British sound artist

Mark Peter Wright (born 1979) is a British sound artist who works with field recording and phonography. "His work addresses listening and the environment and seeks to amplify, illuminate and interrogate notions of place and experience."

He studied at the London College of Communication, University of the Arts London, London and Manchester Metropolitan University and has exhibited and broadcast works internationally including Flat Time House, London, Barbican Centre, London, Queen Elisabeth Hall, South Bank Centre, London, Royal Opera House, London, and on BBC Radio 3 and Resonance FM.

In 2009 Wright was awarded the BASCA British Composer Award in Sonic Art for his work A Quiet Reverie an "audio exploration of site, time, perception and landscape" focused upon the monastic abbeys in North Yorkshire.

Wright is also founder and editor of Ear Room, an online publication for developing critical discourse and debate on the creative, and explorative use of sound in artistic practice, and including interviews with relevant contributors to sound arts such as Hildegard Westerkamp and Janek Schaefer.
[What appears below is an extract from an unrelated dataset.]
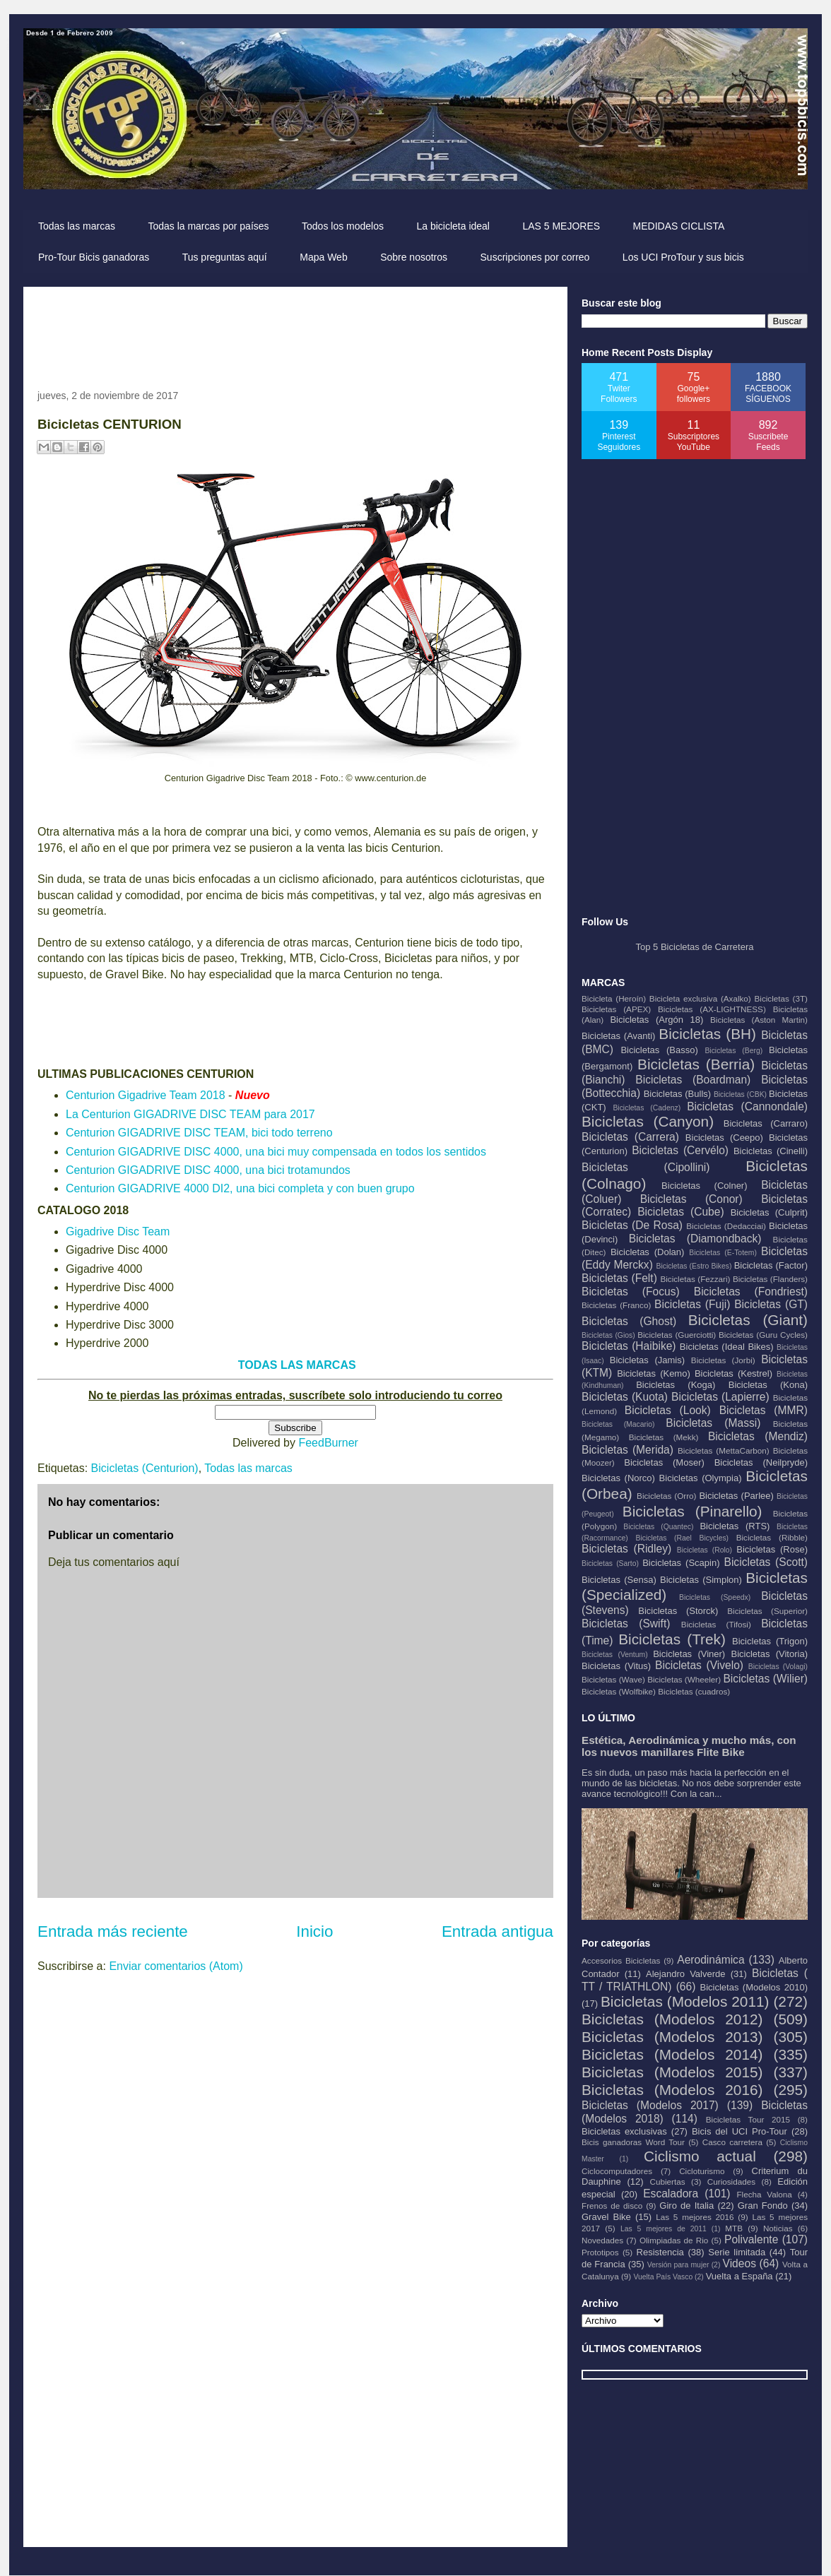 The image size is (831, 2576). Describe the element at coordinates (626, 1624) in the screenshot. I see `Bicicletas (Swift)` at that location.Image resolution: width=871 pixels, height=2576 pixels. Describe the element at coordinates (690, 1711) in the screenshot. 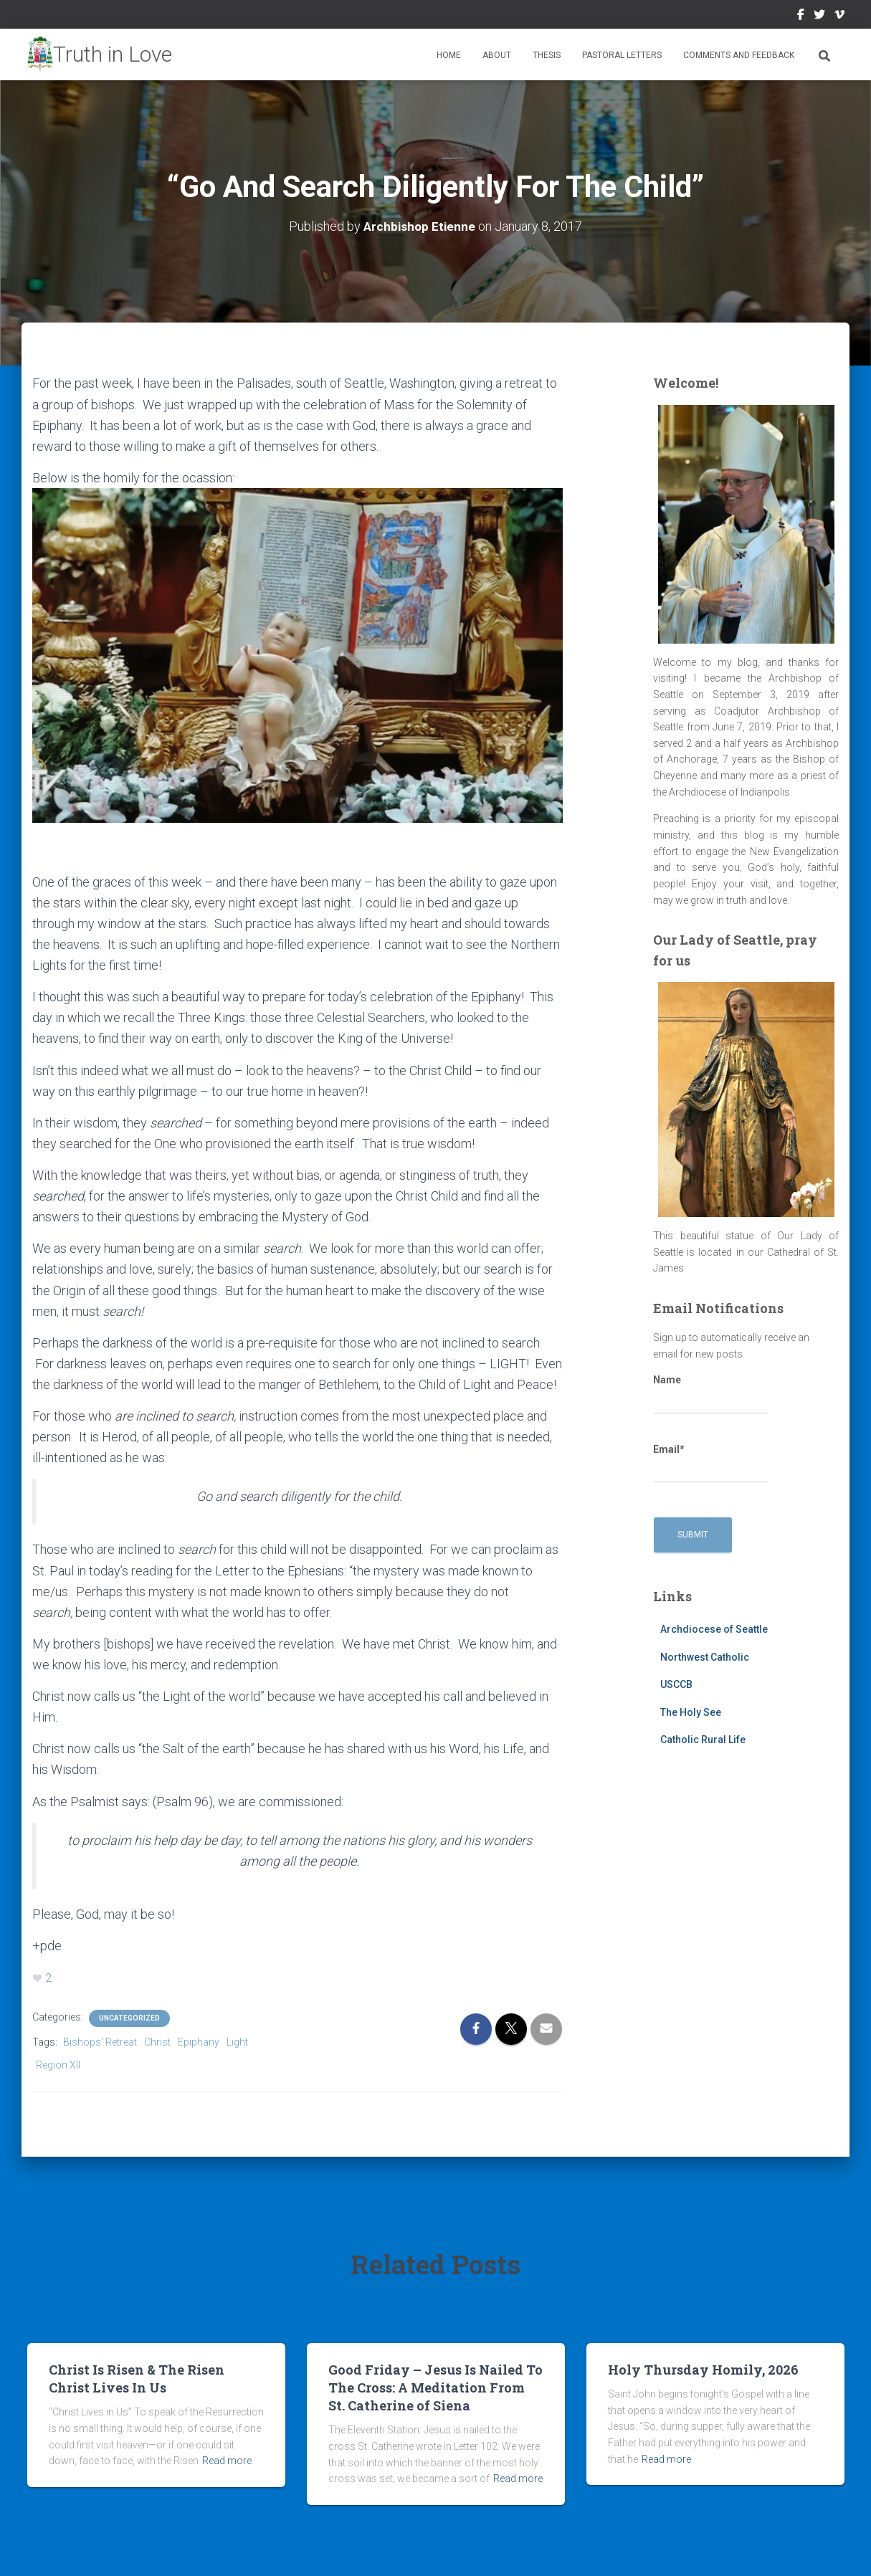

Recent work includes Where Once We Walked a series of five compositions created in collaboration with Trevor Avery and Chris Atkins from the arts charity Another Space to reflect the lives of the Windermere Boys, several hundred orphaned Jewish boys sent to the Lake District to recover from their internment in Auschwitz. He is currently working on an ongoing series of work about the reclaimed land of South Gare in North Yorkshire where he spent his childhood.